Repeat the stretch of entries below from the line with "60 (37, 327)" through the line with "JO OEB 2008, 271 (280, 1169)". Include both ends and add nothing.

Start of PROVIDED DATA

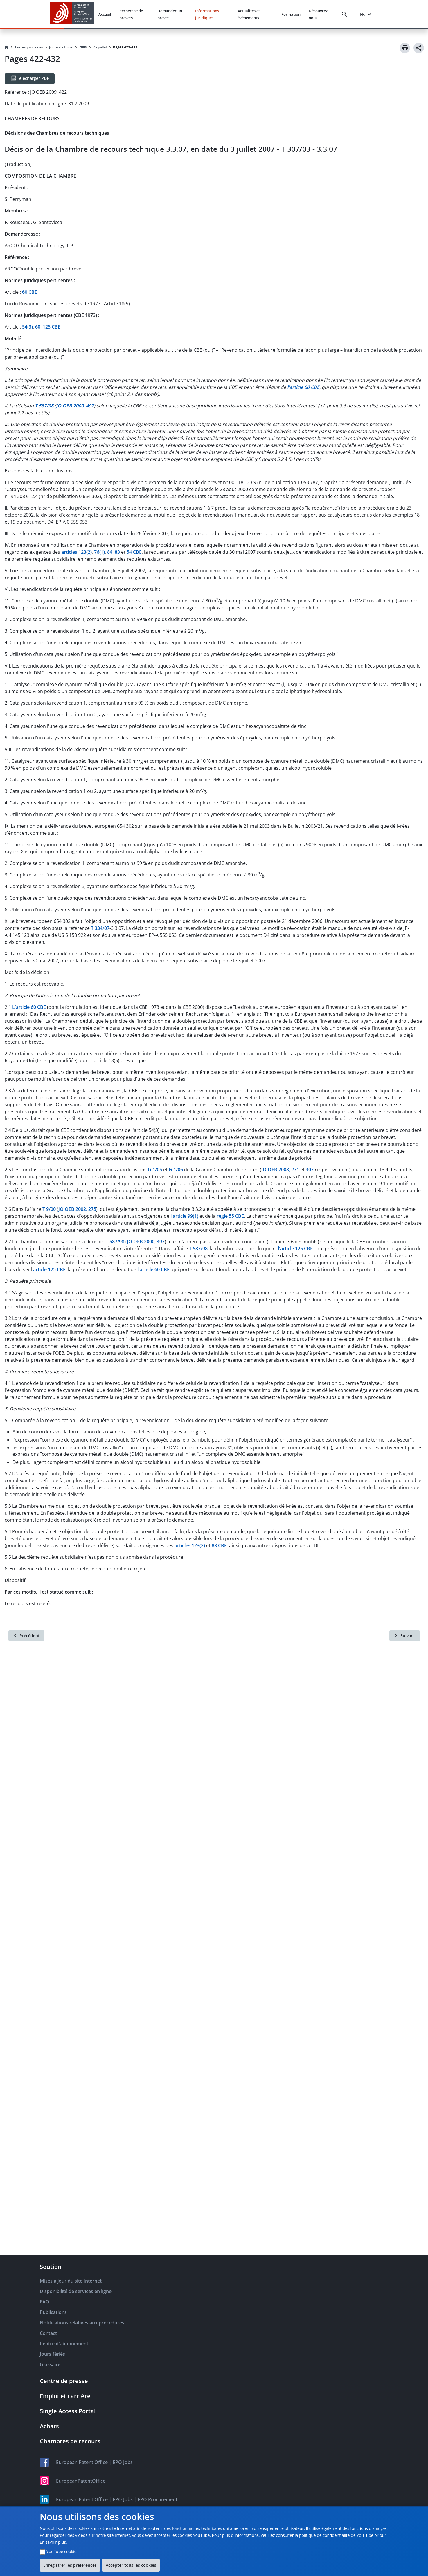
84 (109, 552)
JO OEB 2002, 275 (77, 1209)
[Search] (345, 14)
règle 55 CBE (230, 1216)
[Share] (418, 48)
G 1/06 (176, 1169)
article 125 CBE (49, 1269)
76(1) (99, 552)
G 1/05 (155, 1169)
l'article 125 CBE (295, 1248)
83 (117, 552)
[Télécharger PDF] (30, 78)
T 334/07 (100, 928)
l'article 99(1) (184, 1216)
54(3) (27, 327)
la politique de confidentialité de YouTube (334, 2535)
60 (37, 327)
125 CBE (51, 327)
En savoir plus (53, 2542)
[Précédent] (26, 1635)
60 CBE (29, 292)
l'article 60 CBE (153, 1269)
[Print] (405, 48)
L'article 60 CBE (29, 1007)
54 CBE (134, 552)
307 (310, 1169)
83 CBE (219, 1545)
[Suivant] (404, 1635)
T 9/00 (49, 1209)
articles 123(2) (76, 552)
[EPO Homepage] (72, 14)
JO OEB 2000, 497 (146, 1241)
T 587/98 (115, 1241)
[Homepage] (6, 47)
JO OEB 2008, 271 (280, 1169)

End of PROVIDED DATA
Start of PROVIDED DATA

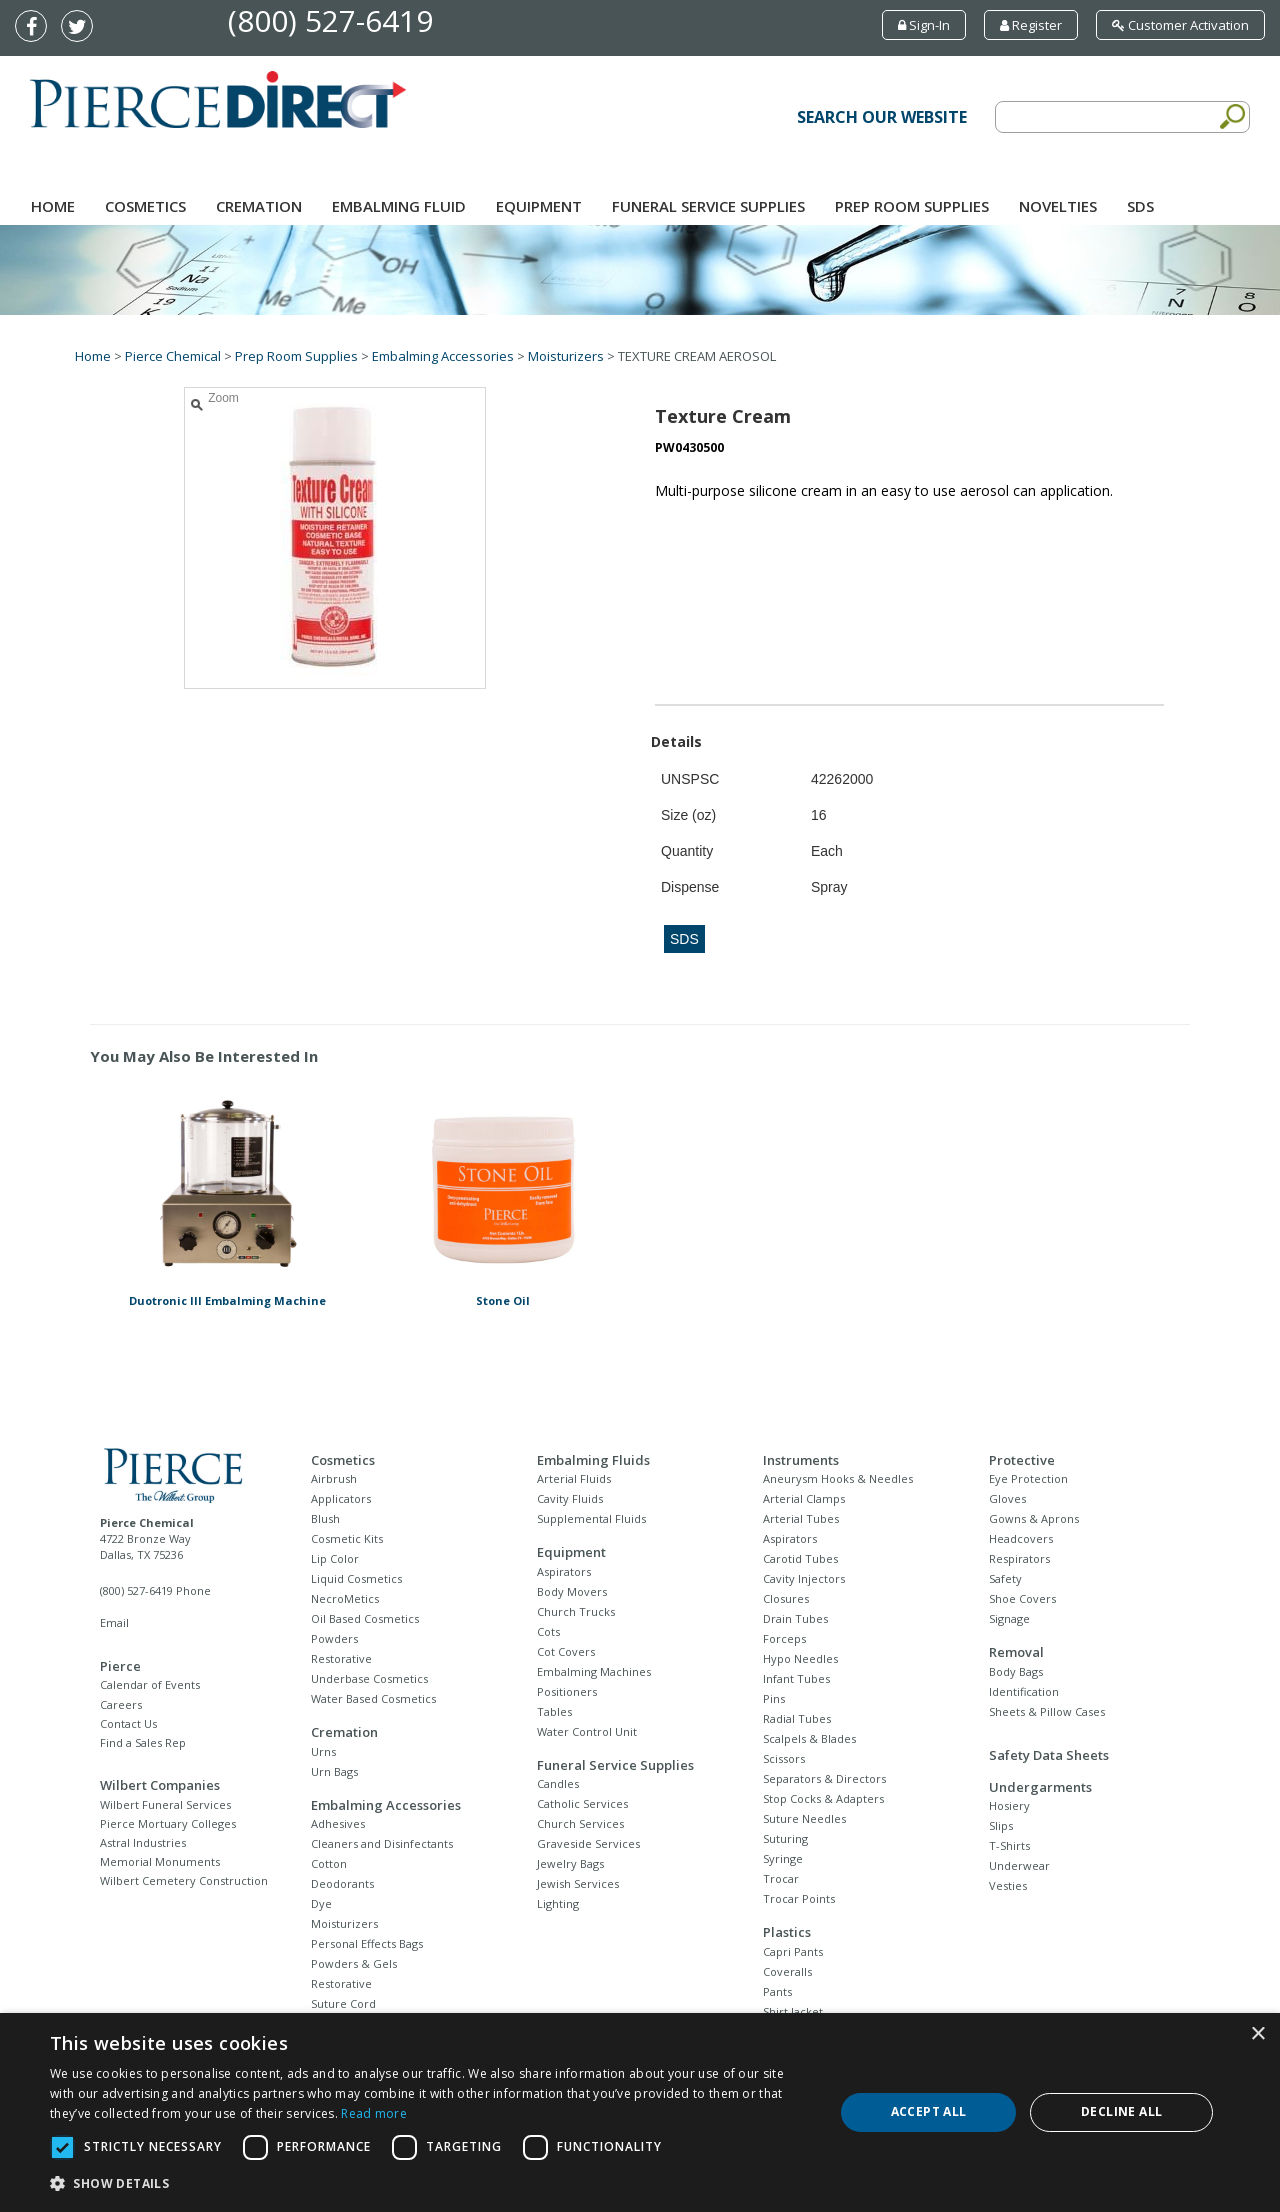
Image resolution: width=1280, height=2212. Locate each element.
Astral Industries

End of PROVIDED DATA
Start of PROVIDED DATA

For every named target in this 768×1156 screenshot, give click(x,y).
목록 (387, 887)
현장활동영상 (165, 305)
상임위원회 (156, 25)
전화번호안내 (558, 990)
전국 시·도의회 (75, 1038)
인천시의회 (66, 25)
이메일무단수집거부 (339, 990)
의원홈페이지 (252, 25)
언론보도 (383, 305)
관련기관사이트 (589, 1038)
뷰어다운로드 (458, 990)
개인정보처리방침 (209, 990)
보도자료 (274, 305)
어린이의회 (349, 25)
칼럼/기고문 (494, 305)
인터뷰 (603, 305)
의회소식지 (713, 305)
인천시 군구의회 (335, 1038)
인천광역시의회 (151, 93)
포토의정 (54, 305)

End of PROVIDED DATA

_ANSWER FOR THE TASK_
60 (37, 327)
125 CBE (51, 327)
En savoir plus (53, 2542)
[Précédent] (26, 1635)
60 CBE (29, 292)
l'article 60 CBE (153, 1269)
[Print] (405, 48)
L'article 60 CBE (29, 1007)
54 CBE (134, 552)
307 (310, 1169)
83 CBE (219, 1545)
[Suivant] (404, 1635)
T 9/00 (49, 1209)
articles 123(2) (76, 552)
[EPO Homepage] (72, 14)
JO OEB 2000, 497 (146, 1241)
T 587/98 (115, 1241)
[Homepage] (6, 47)
JO OEB 2008, 271 (280, 1169)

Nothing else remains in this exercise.